UNESCO cited Old Town Lunenburg as “the best surviving example of a planned British colonial settlement in North America. Established in 1753, it has retained its original layout and overall appearance, based on a rectangular grid pattern drawn up in the home country.”
The Town Plan
Lunenburg’s town plan was comprised of a grid of 48 blocks (6 by 8) each block being 280 feet by 120 feet containing 14 lots, each with 40 feet of frontage and 60 feet deep. The street allowances separating the blocks were 40 feet wide (running east/west) and 48 feet wide (running north/south) except for a central north/south street (King Street) which was 80 feet wide. In the middle of the plan, four blocks were reserved for civic purposes.
Today, this type of layout is common, but in the 1700s it was a radical departure from the centuries-old tradition in Britain and Europe of towns growing up organically around a castle or a cathedral or a regional marketplace.

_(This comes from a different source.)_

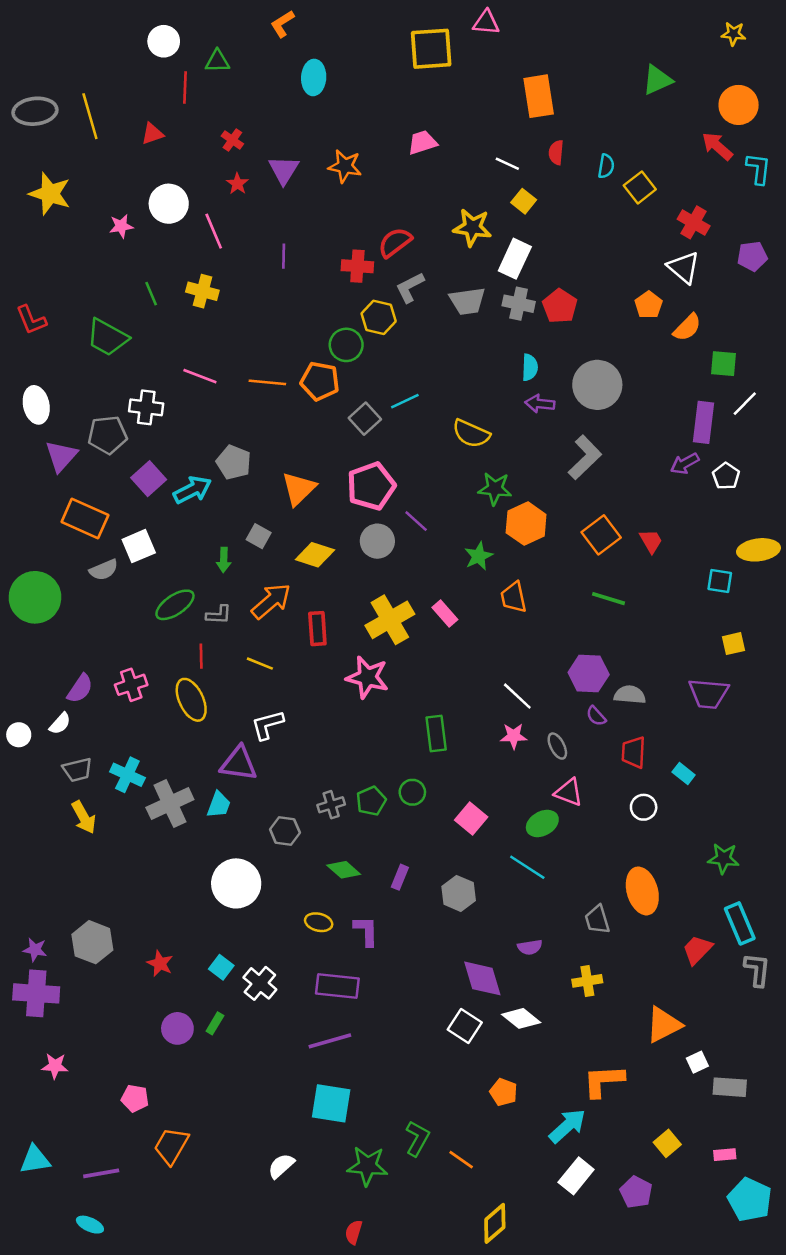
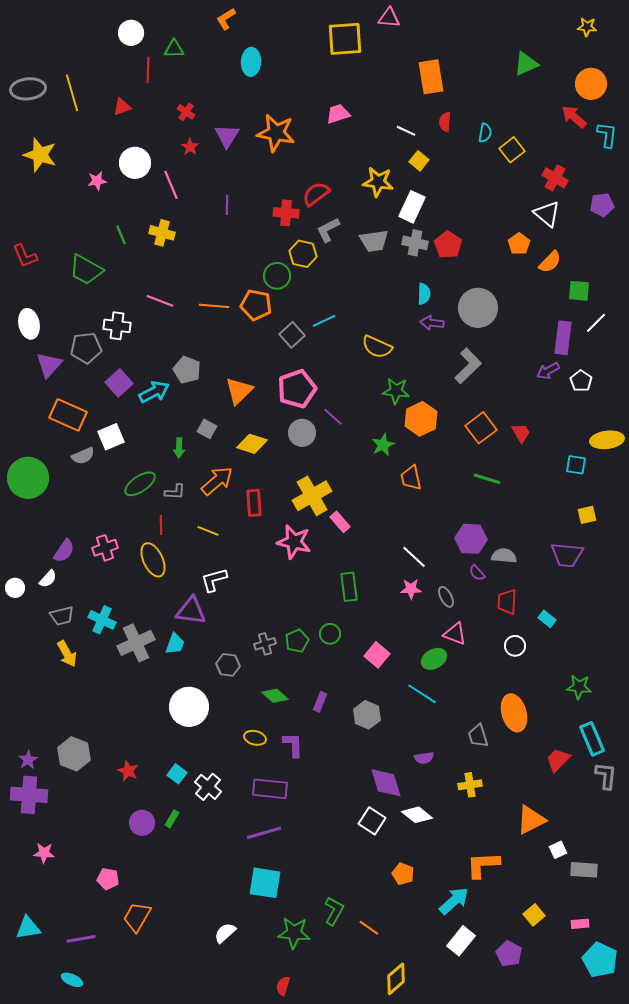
orange star: (345, 166) -> (276, 133), size x1.4
pink rectangle: (445, 614) -> (340, 522), moved
purple star: (35, 950) -> (28, 760), turned 30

It may be said that Lunenburg is an exemplar of the type of rational land use that would become the prevailing model of urban planning in Canada until the arrival of the suburban subdivision model with its crescents and cul-de-sacs post World War II.

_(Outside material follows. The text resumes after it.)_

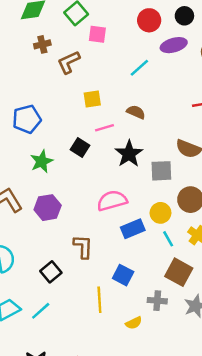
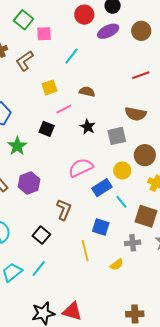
cyan line: (139, 68) -> (71, 56), moved
black star: (129, 154) -> (88, 127), size x0.7
cyan line: (168, 239) -> (121, 202), moved
brown L-shape: (83, 247) -> (64, 210), turned 30

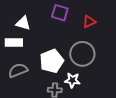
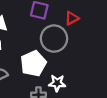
gray circle: (82, 54) -> (54, 39), moved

It is also possible to make the case that the pre-settlement existence of the Lunenburg’s town plan with its rational layout of surveyed lots and streets had a much more profound effect on the development of Lunenburg as a community than simply as a practical means of organizing land use.
Ahead of Its Time
The British town plan may, in fact, have set the stage for individual achievement and collective success that Lunenburg has experienced for over 260 years.
Consider first that the land was given free and its assignment was profoundly democratic. The settlers who arrived in Lunenburg in 1753 got their town lots, garden lots and farm lots by drawing playing cards. The process was thus without favor or prejudice. The freedom to use the land was also democratic in that no settler had to report to a princely or ducal landlord. Right from the start, they were a community of individual and equal landholders not a group of tenants.
As a community, the settlers also had to manage their collective affairs long before the days of municipal government by mayor and council. The town grid was organized into six “divisions” of eight blocks each in a row running south to north up from the harbor. Each division was named in honor of an officer of the Lunenburg Militia regiment, each of whom was prominent figure in the early management of the settlement.
In addition, there was a group of overseers drawn from the settlers who managed civil affairs such as registry of deeds, processing of probates and the harbor under Lt Col Patrick Sutherland in his capacity as Chief Magistrate. By 1759, the freeholders of the Town and County of Lunenburg were able to send four elected representatives to the General Assembly in Halifax which had been established the previous year.
Finally, the dedication of the four blocks in the middle of the grid for civic functions, the garden lots at the edge of town together with the six irregular pieces of land at the water’s edge beyond the grid can be seen as an early form of zoning.